Inner city public employees do more to impose bourgous values on ghettos than any other force. They are more likely to be married and are frequently pillars of their churches.

There are many worse things for a kid in the inner city to aspire to than a government job.

TGGP said...

You can read Tom Wolfe's Mau-Mauing the Flak Catchers online.

Anonymous said...

Without defending the particular "counseling" jobs you and Tom Wolfe describe, subsidized public inner city jobs are not bad social policy.


That the fact that they're required stems directly from bad social policy.

Police, teachers, social workers, sanitation workers, city secretaries, and so on keep inner cities relatively clean and orderly.
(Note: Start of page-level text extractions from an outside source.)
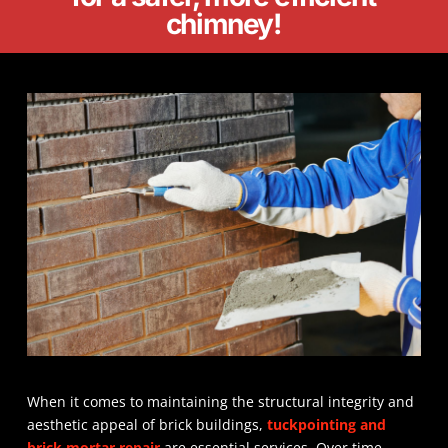
chimney!
When it comes to maintaining the structural integrity and
aesthetic appeal of brick buildings,
tuckpointing and
brick mortar repair
are essential services. Over time,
And those evil racist conservatives want to do away with them all.

Inner city public employees do more to impose bourgous values on ghettos than any other force. They are more likely to be married and are frequently pillars of their churches.


In other words, they have little in common with numbnuts "credit-counselors."

Anonymous said...

"One thing I don't understand about the mortgage meltdown. I have read that similarly irresponsible loans were being made in countries other than the United States. Anybody have information/links regarding mortgage loans made outside the U.S. during this time?"

In Germany they have always required 25% downpayment. That is the reason why so many people rent and don't own.

The financial problems here emanate from the big banks and other institutions playing cards with Lehmann and co.